Additionally, the admission of a certificate under Rule 902(11) does not violate the Confrontation Clause because these types of certificates are also not testimonial. See United States v. Brinson, 772 F.3d 1314, 1323 (10th Cir. 2014); id. (explaining that MelendezDiaz v. Massachusetts, 557 U.S. 305 (2009) is inapposite because the certificate did not contain "'analysis' that would constitute outofcourt testimony"); United States v. Johnson, 688 F.3d 494, 504 (8th Cir. 2012); United States v. Ellis, 460 F.3d 920, 927 (7th Cir. 2006); cf. United States v. Green, 648 F.3d 569, 580 (7th Cir. 2011); United States v. Adefehinti, 510 F.3d 319, 328 (D.C. Cir. 2007).

C. ECF No. 125

The Government filed an Omnibus Motion in Limine to exclude six types of evidence. The Motion seeks to bar any evidence, argument or testimony regarding: (1) Totoro's current health; (2) any purported legitimate purpose for possessing child pornography; (3) any claim of right to the money that is the subject of the blackmail count; (4) any potential criminal penalties Totoro faces; (5) any undisclosed defense exhibits; and (6) any exculpatory hearsay. (ECF No. 125.) The Court grants the Government's Motion in part and denies it in part.

(1) Health Condition

In his Response, Totoro notes that he does not intend to raise his current health condition at trial. The Government's Motion is therefore granted as unopposed to the extent it relates to Totoro's current health condition.

(2) Legitimate Interest

The Government also seeks to preclude Totoro "from introducing any evidence, making any statement, or asking any questions regarding [his] purported artistic, scientific, literary, journalistic, therapeutic, or medical interest" in the images at issue in any of the relevant charges. Because Totoro "will not be arguing his personal purported . . . artistic, scientific, literary, journalistic, therapeutic or medical interest," (Def.'s Resp., at 4), the Court grants the Government's Motion as unopposed.
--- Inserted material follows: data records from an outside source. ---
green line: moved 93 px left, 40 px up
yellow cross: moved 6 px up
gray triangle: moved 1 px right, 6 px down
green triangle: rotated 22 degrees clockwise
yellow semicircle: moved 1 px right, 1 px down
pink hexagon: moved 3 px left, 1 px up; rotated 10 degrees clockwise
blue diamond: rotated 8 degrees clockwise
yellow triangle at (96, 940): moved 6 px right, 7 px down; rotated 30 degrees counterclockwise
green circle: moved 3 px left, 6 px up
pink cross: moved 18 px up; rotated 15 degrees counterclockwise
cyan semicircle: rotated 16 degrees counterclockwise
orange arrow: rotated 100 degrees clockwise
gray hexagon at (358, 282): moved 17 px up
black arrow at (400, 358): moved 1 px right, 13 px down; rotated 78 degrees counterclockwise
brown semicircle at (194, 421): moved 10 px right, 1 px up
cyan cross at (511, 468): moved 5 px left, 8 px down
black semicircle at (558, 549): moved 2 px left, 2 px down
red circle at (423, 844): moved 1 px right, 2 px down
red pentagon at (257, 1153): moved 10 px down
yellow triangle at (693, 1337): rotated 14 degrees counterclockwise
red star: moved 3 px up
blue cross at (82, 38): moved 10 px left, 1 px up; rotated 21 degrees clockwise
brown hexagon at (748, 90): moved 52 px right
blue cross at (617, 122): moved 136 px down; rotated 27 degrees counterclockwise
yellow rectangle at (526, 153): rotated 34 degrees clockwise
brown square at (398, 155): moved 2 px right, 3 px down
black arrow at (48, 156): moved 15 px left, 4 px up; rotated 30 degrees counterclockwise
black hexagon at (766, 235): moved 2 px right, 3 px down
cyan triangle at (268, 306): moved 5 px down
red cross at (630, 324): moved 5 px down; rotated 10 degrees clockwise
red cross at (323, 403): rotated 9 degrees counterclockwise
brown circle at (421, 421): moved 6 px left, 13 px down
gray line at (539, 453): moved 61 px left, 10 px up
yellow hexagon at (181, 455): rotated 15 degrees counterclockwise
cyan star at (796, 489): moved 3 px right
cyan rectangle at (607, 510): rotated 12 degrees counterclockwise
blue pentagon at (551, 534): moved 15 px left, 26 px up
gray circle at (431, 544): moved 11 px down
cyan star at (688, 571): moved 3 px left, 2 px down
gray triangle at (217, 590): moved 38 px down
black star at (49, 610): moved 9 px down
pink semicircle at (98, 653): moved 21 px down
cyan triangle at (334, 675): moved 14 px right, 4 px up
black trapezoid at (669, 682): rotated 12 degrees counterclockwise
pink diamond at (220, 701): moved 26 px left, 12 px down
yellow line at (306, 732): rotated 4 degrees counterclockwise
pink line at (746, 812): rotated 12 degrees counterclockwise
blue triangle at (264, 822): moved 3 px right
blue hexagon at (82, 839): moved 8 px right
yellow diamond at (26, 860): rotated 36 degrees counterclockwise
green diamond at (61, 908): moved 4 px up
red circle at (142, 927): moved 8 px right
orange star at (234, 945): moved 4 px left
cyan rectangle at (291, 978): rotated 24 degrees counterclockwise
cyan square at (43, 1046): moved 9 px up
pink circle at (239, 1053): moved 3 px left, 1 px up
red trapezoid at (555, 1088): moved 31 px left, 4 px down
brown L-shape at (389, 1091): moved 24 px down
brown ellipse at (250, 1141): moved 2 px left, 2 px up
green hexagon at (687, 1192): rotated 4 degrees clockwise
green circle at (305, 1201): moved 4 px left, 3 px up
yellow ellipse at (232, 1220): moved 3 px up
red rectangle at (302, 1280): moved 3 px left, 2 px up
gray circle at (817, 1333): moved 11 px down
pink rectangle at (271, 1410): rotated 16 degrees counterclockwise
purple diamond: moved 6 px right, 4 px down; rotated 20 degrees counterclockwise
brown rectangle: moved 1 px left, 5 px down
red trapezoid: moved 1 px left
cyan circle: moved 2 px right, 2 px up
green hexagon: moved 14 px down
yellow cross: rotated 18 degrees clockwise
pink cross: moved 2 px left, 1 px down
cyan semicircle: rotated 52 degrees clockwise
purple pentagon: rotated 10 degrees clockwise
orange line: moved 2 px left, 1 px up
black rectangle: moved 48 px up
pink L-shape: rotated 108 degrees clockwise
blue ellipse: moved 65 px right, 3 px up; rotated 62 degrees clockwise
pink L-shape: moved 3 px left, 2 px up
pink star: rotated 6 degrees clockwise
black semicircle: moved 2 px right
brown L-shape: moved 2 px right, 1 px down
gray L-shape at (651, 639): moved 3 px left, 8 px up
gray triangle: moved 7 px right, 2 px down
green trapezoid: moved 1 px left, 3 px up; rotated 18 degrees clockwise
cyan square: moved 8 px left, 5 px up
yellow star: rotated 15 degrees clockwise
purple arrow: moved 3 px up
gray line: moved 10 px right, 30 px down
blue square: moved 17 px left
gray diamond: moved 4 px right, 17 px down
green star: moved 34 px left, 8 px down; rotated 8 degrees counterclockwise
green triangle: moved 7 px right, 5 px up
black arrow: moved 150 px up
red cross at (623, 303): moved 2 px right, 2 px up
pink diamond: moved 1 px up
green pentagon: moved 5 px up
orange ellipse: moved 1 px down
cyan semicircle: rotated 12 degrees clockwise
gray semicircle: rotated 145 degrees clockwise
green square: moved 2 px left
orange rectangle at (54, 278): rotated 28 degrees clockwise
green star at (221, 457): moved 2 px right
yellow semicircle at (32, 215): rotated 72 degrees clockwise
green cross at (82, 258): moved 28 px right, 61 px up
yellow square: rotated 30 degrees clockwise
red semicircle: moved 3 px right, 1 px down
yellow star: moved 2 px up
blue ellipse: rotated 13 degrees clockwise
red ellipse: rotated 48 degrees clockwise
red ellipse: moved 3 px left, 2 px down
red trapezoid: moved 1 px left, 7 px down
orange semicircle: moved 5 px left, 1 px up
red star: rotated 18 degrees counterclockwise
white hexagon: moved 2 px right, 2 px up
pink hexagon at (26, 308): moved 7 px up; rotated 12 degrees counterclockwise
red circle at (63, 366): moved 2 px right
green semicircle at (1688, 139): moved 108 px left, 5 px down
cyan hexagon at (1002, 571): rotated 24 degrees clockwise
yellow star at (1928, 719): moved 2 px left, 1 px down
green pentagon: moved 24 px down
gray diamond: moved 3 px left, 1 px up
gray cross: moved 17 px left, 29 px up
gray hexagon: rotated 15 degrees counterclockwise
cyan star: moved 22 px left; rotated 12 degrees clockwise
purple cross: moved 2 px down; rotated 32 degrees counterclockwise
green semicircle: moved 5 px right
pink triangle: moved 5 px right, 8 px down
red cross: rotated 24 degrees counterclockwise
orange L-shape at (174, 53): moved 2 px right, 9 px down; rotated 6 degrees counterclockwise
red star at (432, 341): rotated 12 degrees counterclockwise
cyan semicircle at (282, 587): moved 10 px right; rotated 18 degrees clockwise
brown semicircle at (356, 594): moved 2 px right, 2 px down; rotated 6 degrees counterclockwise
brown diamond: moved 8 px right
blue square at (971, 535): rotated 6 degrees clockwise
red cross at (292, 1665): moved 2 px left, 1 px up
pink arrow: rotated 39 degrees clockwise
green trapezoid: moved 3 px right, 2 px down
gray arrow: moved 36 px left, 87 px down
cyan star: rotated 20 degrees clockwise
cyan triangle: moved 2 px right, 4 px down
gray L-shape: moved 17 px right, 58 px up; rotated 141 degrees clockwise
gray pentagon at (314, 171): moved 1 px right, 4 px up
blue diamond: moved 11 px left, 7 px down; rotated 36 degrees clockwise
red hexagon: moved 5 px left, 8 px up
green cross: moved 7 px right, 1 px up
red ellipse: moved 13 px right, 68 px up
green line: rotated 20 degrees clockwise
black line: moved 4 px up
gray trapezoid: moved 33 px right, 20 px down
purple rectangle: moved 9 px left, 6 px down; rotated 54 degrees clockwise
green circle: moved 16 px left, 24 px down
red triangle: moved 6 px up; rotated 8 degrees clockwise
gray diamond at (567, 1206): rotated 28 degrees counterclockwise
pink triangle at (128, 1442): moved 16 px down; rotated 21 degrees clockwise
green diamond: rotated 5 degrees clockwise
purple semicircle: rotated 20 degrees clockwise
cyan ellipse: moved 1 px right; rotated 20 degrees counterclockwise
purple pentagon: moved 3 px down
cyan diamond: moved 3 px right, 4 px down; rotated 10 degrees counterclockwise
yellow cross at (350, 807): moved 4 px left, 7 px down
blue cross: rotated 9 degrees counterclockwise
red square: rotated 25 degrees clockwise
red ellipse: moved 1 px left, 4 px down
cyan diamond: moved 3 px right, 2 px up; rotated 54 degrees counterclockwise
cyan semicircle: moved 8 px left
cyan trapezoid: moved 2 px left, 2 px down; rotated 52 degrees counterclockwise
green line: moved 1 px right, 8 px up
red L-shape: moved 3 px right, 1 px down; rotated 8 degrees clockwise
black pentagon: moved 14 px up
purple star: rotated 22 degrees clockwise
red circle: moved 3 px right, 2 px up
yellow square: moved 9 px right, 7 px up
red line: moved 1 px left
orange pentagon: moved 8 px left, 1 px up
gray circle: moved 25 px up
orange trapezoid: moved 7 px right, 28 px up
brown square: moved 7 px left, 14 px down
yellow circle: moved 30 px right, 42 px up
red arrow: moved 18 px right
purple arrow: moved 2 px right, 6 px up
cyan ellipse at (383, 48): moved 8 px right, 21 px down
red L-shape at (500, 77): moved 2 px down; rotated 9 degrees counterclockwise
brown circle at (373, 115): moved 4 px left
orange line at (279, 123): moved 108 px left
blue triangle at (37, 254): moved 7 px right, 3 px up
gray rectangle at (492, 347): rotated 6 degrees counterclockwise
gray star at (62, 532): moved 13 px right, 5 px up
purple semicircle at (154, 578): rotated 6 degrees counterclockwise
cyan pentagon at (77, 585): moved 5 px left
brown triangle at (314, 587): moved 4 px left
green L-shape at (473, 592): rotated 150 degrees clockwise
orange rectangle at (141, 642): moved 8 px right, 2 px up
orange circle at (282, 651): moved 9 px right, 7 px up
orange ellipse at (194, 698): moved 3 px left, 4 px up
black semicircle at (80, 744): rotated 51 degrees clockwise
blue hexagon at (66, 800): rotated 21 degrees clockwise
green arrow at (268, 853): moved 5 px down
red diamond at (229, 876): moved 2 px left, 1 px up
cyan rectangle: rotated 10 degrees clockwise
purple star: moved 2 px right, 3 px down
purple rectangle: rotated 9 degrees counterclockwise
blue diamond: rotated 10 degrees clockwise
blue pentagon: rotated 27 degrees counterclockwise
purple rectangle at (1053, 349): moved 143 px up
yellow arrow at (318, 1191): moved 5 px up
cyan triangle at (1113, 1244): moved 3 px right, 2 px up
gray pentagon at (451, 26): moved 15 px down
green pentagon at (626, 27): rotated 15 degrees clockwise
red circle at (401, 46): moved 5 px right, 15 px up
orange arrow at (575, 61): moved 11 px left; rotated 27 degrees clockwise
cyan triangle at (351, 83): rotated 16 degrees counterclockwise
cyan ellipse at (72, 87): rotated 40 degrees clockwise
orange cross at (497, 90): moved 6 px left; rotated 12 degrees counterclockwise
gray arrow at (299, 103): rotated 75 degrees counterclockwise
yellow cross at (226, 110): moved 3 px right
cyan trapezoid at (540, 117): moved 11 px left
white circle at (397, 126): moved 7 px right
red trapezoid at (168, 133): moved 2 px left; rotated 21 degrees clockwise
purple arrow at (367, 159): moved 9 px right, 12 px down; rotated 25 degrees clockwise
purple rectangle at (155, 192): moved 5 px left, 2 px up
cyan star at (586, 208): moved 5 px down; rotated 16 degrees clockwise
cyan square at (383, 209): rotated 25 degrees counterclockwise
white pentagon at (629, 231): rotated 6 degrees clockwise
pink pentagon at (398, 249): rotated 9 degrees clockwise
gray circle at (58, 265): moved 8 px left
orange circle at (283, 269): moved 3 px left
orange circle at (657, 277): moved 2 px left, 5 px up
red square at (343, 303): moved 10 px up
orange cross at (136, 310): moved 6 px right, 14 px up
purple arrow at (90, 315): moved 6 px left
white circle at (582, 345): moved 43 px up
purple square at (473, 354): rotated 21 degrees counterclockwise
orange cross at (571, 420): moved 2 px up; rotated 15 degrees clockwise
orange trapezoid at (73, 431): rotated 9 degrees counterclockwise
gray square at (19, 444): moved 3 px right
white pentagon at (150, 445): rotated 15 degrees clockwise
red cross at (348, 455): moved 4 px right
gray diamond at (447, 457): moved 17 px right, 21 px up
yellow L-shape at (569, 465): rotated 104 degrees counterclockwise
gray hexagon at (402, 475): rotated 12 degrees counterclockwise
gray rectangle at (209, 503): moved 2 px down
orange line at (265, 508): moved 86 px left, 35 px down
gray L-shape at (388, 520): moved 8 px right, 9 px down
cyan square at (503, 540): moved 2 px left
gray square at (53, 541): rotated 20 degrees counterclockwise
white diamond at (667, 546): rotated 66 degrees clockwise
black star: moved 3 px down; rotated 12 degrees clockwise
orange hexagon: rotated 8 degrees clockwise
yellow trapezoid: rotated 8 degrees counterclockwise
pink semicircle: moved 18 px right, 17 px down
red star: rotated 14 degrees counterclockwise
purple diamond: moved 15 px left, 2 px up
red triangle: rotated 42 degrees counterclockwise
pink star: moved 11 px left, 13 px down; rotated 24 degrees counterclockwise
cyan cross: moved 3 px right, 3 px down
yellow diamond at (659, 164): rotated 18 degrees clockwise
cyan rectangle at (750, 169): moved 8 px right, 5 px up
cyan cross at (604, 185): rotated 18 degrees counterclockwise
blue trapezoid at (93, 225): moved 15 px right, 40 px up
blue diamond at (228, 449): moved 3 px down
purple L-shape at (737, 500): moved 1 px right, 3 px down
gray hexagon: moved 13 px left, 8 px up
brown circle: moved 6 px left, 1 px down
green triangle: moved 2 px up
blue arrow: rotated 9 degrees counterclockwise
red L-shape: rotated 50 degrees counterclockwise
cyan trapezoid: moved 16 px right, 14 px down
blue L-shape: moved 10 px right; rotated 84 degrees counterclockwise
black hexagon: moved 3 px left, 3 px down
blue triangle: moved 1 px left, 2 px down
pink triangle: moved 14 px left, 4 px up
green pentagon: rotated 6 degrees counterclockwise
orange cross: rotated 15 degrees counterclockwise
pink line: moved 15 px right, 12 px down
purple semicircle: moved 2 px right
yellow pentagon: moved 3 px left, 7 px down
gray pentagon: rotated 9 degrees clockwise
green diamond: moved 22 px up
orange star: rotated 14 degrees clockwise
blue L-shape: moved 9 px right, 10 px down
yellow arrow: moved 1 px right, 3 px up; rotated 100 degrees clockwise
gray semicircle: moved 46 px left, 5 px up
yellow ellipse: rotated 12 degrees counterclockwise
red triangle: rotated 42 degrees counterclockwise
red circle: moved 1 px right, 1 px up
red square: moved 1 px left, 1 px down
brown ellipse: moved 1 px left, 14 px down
Totoro adds, however, that he "reserves the right" to introduce evidence of the alleged victim's "medical, therapeutic, or artistic" interest in creating or transmitting the images at issue. (Id. at 4.) He will not be permitted to do so because it is not relevant under Federal Rule of Evidence 401(a). The victim's "medical, therapeutic, or artistic" interest has no tendency to make any of the facts at issue alleged more or less probable, nor does it undermine any of the elements of the crimes with which Totoro is charged. See 18 U.S.C. §§ 1470, 2422(b), 2251(a), 2252(a)(2), 2252(a)(4)(B).

(3) Right to Money

The Government also seeks to bar Totoro from introducing evidence to show he had a right to the money that is the subject of the blackmail charge. The blackmail statute, 18 U.S.C. § 873, requires the Government to prove: (1) Totoro demanded money or other thing of value from the victim; (2) under the threat of informing or consideration for not informing against a violation of any law of the United States; and (3) Totoro had knowledge relating to illegal activity and offered to withhold the information. United States v. Coyle, No. 93-0329, 1994 WL 617352, at *2 (E.D. Pa. Nov. 2, 1994); see also United States v. Lewis, 313 F. App'x 703, 707 (5th Cir. 2009).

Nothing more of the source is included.